REITs can offer soft landings, analyst says

"The cushion provided by well-covered dividend yields has taken on increased importance," a JPMorgan analyst wrote.
JUN 30, 2008
Nervous investors seeking safe havens from today’s economic turmoil might look at certain equity real estate investment trusts that are offering safe, attractive dividend yields for steady returns, according to a research note by a JPMorgan analyst today. Michael Mueller, an analyst at New York-based JP Morgan Chase & Co., said REIT dividend yields offer stable income.
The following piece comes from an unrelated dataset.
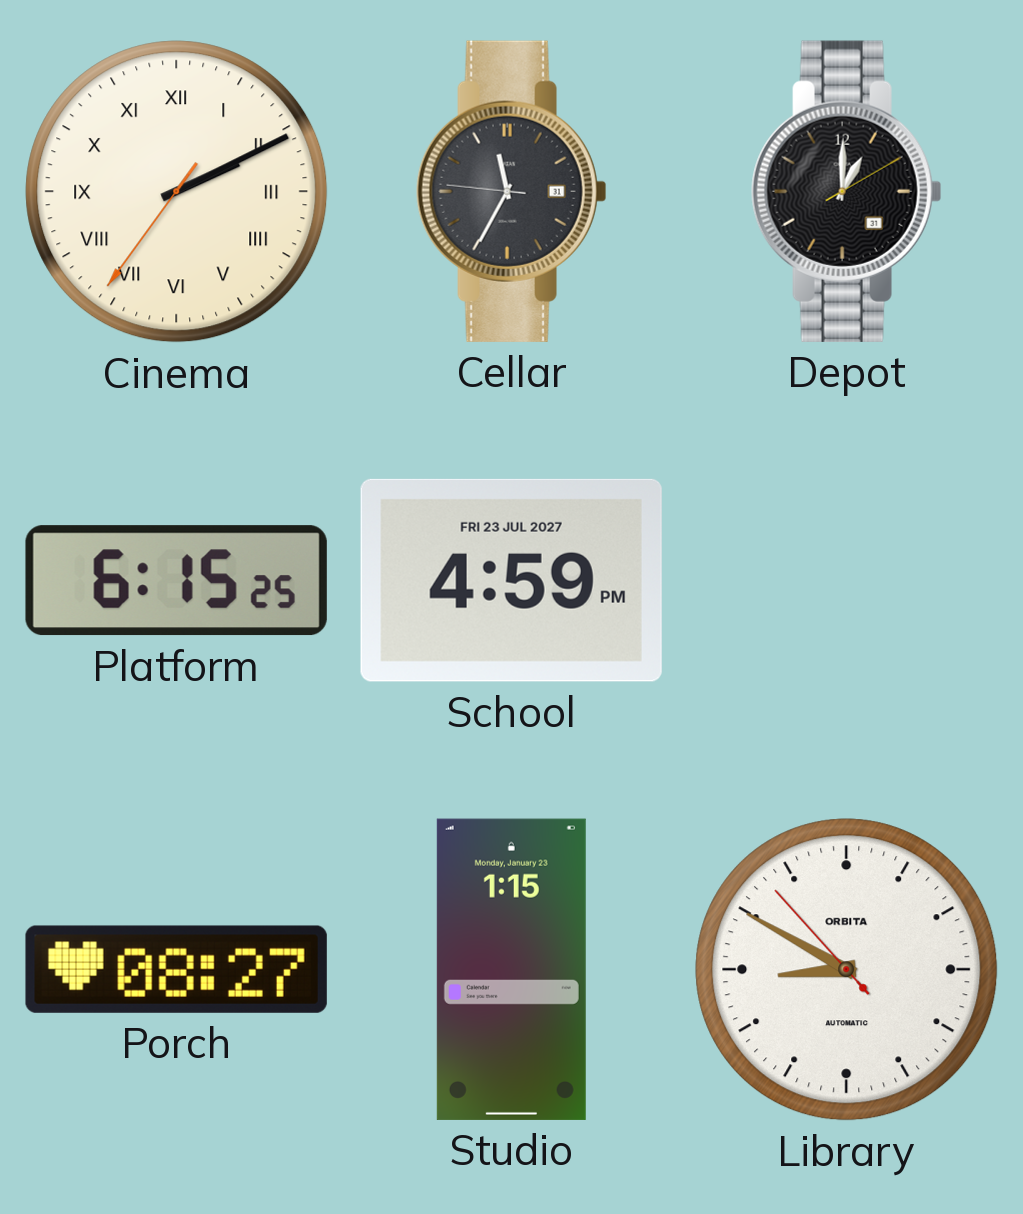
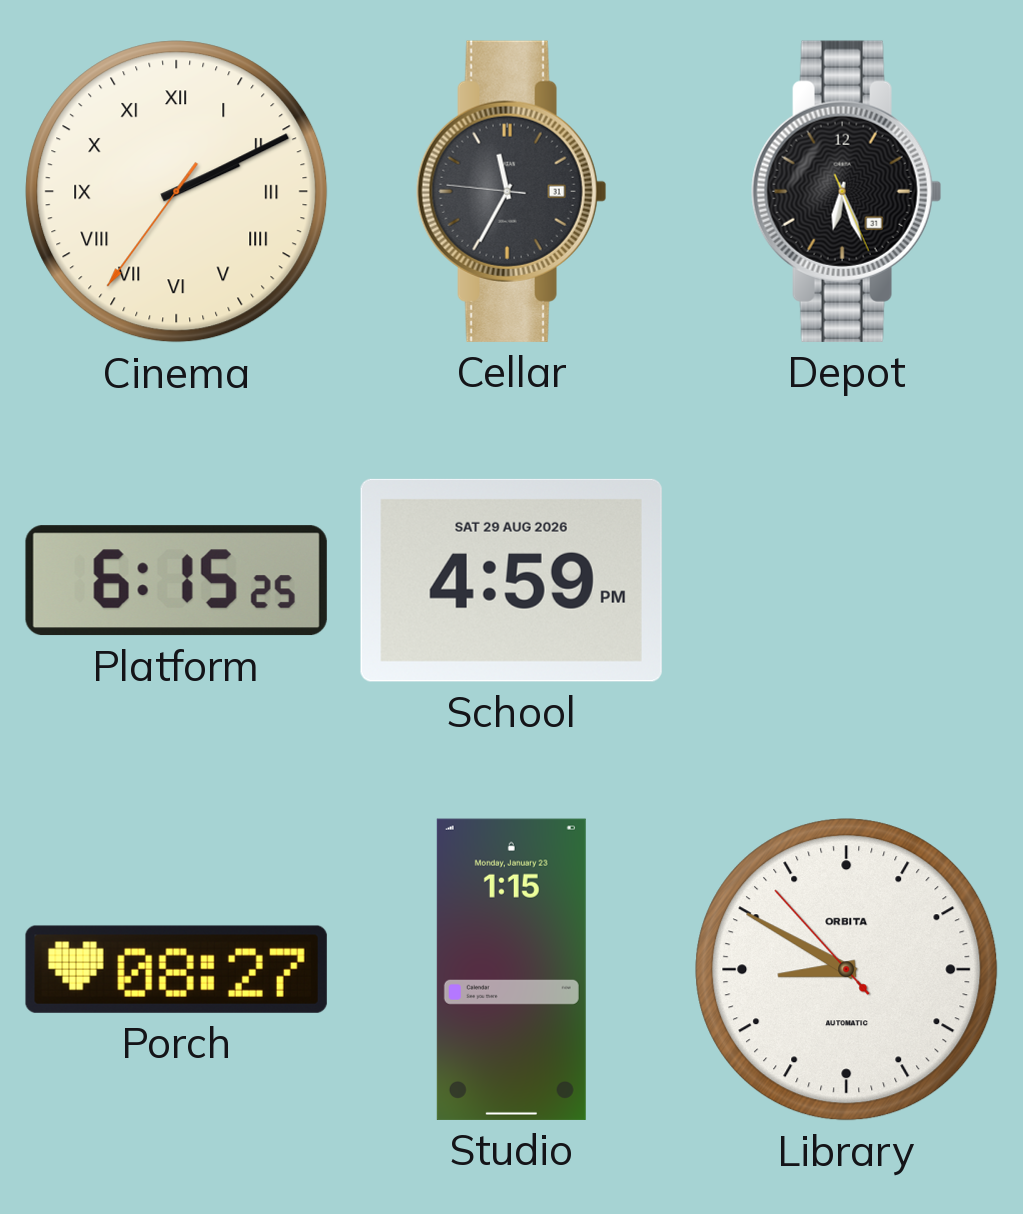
Depot: 1:00 -> 6:26
School date: FRI 23 JUL 2027 -> SAT 29 AUG 2026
However, he cautioned, it’s important that investors choose REITs that are having no trouble generating the cash flow needed to cover the dividend payments. “The cushion provided by well-covered dividend yields has taken on increased importance,” Mr. Mueller wrote. “REITs’ recent pullback has created a number of intriguing opportunities on the yield front that may be attractive for some income-oriented investors,” he wrote. Mr. Mueller, who tracks 41 REIT stocks, named CBL & Associates Properties Inc. (CBL) of Chattanooga, Tenn., as his top pick, thanks to its 9.6% dividend yield. This was followed by Developers Diversified Realty Corp. (DDR) of Beachwood, Ohio, at 7.9%, Entertainment Properties Trust (EPR) of Kansas City, Mo., at 6.8%, Realty Income Corp. (O) of Escondido, Calif., at 7.2% and Weingarten Realty Investors (WRI) of Houston at 6.9%. These stocks offer “high yields with low payout ratios,” he wrote.